Long Term Evolution for 4G and 5G in the UK

How it affects the UK Digital Terrestrial Network

LTE-Logo

Q - What is Long Term Evolution (LTE)?

Q - What is the problem?

Q - When did it start?

Q - What is the Government Support Initiative?

Q - How will it affect me?

Q - How do I Mitigate the Problem?

What is Long Term Evolution (LTE)?

Long Term Evolution is the new protocol standard for all 4G and 5G phone systems and as its name suggests will be updated over time as new facilities are standardised. As a protocol standard it is not frequency dependent and will be eventually used on any and probably all of the mobile phone allocations. The major difference from 2 and 3G is that it is totally digital i.e. voice text and data are treated the same.

The DSO process has released frequencies that can be used for other services. Fourth Generation (4G) mobile services give fast, mobile broadband. Whilst the Fifth Generation (5G) is even faster. Tech mobile companies are promising a lot from 5G. While 4G tops out at a theoretical 100 megabits per second (Mbps) 5G tops out at 10 gigabits per second (Gbps). 

The World Radio Communication Conference in 2007 allocated parts of TV bands IV & V for mobile applications. 791 – 862MHz were allocated for UK for 4G and 703 - 791MHz for 5G. These are the frequencies that are relevant to the current DTT network.

In addition there are bands at 1.4, 1.8, 1.9, 2.1, 2.3 and 3.4GHz. (Please note you can review our Wi-Fi & 4G aerials guide. The frequencies made available by the switch to digital transmissions have been sold to give revenue for the government – the ‘Digital Dividend’. The government is also committed to faster broadband for greater numbers of people.

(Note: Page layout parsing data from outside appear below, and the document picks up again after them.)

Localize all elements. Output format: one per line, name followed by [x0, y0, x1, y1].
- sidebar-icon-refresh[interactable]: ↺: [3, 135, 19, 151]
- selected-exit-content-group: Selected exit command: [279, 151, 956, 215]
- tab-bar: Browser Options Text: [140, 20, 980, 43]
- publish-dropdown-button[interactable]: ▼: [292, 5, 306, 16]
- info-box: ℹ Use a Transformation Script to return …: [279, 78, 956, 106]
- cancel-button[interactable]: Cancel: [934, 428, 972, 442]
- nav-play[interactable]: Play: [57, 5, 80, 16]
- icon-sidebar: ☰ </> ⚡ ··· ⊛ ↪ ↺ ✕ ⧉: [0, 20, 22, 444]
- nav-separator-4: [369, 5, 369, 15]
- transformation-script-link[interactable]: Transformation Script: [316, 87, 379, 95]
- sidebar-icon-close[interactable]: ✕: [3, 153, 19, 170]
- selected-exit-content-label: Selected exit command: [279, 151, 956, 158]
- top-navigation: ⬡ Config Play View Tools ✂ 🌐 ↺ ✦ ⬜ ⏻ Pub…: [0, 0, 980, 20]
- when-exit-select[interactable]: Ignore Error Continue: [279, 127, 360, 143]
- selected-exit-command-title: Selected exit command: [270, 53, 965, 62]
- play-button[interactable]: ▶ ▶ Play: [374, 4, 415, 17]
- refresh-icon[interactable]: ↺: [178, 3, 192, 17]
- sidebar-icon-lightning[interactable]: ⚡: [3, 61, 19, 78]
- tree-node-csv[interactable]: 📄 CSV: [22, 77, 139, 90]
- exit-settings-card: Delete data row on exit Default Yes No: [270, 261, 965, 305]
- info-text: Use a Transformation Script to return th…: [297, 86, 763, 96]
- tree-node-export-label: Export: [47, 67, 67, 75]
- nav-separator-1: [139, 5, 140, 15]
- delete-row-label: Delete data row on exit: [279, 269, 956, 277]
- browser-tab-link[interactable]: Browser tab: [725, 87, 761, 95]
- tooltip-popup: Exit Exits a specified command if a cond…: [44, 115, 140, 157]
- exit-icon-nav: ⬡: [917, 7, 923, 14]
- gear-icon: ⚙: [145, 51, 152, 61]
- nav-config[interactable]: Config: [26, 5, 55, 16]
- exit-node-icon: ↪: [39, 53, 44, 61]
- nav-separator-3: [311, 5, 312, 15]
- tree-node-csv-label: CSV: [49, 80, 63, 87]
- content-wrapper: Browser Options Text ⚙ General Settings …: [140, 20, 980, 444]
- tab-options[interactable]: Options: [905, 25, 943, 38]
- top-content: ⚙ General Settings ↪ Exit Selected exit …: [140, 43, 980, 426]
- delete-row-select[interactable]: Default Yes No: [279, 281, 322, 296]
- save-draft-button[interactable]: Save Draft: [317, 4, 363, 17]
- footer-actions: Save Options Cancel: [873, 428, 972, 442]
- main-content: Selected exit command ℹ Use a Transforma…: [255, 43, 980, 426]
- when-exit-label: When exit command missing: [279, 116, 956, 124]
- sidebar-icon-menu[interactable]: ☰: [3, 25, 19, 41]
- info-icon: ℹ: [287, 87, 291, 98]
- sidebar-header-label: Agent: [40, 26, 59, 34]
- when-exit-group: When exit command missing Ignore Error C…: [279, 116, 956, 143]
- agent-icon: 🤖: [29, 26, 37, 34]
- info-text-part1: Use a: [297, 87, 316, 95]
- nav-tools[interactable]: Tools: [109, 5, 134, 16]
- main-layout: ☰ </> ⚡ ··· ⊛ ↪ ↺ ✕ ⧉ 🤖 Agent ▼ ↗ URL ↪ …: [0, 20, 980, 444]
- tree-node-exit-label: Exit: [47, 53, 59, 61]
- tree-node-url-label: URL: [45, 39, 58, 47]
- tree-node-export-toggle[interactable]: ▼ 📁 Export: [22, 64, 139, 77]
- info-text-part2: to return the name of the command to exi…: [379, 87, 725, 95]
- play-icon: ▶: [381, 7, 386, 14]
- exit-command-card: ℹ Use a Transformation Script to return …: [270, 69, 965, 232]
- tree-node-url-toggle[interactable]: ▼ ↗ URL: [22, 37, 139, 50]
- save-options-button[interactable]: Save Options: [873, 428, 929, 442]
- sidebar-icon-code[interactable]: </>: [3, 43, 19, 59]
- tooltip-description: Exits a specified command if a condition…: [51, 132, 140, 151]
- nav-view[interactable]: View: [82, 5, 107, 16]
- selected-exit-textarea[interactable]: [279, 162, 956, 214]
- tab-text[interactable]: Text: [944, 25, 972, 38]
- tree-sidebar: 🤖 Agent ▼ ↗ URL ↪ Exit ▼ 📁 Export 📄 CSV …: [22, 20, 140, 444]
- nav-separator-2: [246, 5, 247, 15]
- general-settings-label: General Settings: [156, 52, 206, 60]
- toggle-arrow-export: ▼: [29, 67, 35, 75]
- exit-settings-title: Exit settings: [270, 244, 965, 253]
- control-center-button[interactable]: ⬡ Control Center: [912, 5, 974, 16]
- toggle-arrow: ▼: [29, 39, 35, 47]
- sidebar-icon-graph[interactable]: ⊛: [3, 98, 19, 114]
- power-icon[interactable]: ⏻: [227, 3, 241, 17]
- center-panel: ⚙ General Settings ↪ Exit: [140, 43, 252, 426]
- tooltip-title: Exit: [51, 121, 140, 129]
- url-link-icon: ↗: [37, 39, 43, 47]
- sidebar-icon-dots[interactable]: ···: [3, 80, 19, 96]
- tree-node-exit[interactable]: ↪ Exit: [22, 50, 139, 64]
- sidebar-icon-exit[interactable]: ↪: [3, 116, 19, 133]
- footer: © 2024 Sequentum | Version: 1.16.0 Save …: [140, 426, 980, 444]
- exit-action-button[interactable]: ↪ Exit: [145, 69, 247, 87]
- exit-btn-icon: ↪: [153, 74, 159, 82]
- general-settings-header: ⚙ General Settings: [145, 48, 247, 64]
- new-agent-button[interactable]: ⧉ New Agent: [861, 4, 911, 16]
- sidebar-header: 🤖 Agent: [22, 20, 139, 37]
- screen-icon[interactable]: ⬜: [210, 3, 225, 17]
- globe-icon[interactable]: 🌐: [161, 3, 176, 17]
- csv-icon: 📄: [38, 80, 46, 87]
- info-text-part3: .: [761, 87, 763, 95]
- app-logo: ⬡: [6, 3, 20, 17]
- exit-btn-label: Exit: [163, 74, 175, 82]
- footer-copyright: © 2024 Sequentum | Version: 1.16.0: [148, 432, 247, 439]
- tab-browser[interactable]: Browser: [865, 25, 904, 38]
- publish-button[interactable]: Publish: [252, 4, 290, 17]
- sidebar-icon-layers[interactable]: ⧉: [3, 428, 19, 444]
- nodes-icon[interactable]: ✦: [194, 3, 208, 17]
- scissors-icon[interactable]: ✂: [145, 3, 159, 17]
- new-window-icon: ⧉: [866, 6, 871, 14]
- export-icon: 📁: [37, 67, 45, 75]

UK smartphone growth figures and why there is there is a demand for faster mobile broadband.

4G and 5G require much higher power base stations and a supply a large range of mobile devices.

Consumer Equipment

4G and 5G offers rural broadband solutions in areas that a cabled solution from BT Openreach™ or other providers is not always practicable.

Pre-LTE Frequency Band Plan

Pre-LTE-Band Plan

For both 4G and 5G the mobile equipment base stations use different frequency blocks between the LTE basestation and the mobile equipment.

LTE-Base Station

4G - LTE 800 Effects on the UHF TV Spectrum

LTE is split into separate paired blocks A, B & C. With different licensed operators in each block.

800 Clearance

PMSE – Programme Making & Special Events

Downlink blocks 791- 821MHz.  Uplink blocks 832 – 862MHz.

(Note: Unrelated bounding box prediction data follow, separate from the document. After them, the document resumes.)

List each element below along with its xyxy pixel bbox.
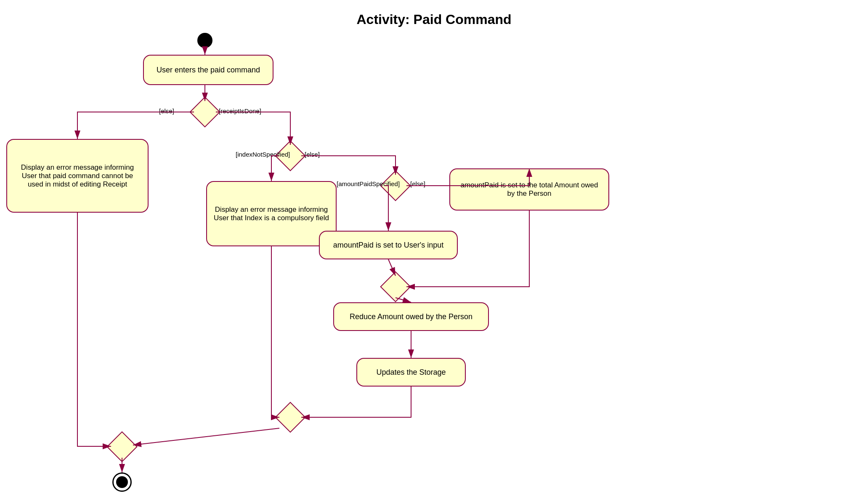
node-amount-paid-total: amountPaid is set to the total Amount ow… bbox=[449, 168, 609, 211]
node-amount-paid-user: amountPaid is set to User's input bbox=[319, 231, 458, 259]
diagram-container: Activity: Paid Command User enters the p… bbox=[0, 0, 868, 504]
node-updates-storage: Updates the Storage bbox=[356, 358, 466, 387]
label-indexNotSpecified: [indexNotSpecified] bbox=[236, 151, 290, 158]
label-amountPaidSpecified: [amountPaidSpecified] bbox=[337, 180, 400, 187]
node-error-editing: Display an error message informing User … bbox=[6, 139, 149, 213]
label-else2: [else] bbox=[305, 151, 320, 158]
end-node bbox=[112, 472, 132, 492]
diagram-title: Activity: Paid Command bbox=[0, 12, 868, 27]
node-reduce-amount: Reduce Amount owed by the Person bbox=[333, 302, 489, 331]
start-node bbox=[197, 33, 212, 48]
diamond-receipt-check bbox=[194, 101, 216, 123]
label-else1: [else] bbox=[159, 107, 174, 115]
diamond-final-merge bbox=[111, 436, 133, 458]
label-else3: [else] bbox=[410, 180, 425, 187]
svg-line-6 bbox=[133, 428, 279, 445]
label-receiptIsDone: [receiptIsDone] bbox=[219, 107, 261, 115]
diamond-merge-amount bbox=[385, 276, 406, 298]
node-error-index: Display an error message informing User … bbox=[206, 181, 337, 246]
diamond-merge-main bbox=[279, 406, 301, 428]
node-enter-command: User enters the paid command bbox=[143, 55, 273, 85]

Note for 4G it is the downlink blocks that are the closest to the DTT spectrum.

The guard interval between DDT and the LTE is only 1MHz.

5G - LTE 700 Effects on the UHF TV Spectrum

LTE is split into separate paired blocks A, B & C. With different licensed operators in each block.

700 Clearance

PMSE - Programme Making & Special Events

Uplink blocks 703- 733MHz.   Downlink blocks 758 – 788 MHz. (paired spectrum)

With an additional downlink (System Link Block) 738 - 758MHz

Note for 5G it is the uplink blocks that are the closest to the DTT spectrum.

The guard interval between DDT and the LTE is 9MHz but available for PMSE.

The actual network of LTE transmitters will be in addition to the current services. Thus will be a dense network of transmitters.


LTE for 4G and 5G uses a similar network topology to that of existing 2G and 3G networks and require up to 18,000 main sites.

transmitter network

The main issue is the proximity of the LTE transmissions to the current DTT network and the levels of power that will be used.

Interference ingress to DTT reception from LTE can occur in all parts of the system from the aerial, amplifiers, cabling, outlet plates and flyleads and can overload a system.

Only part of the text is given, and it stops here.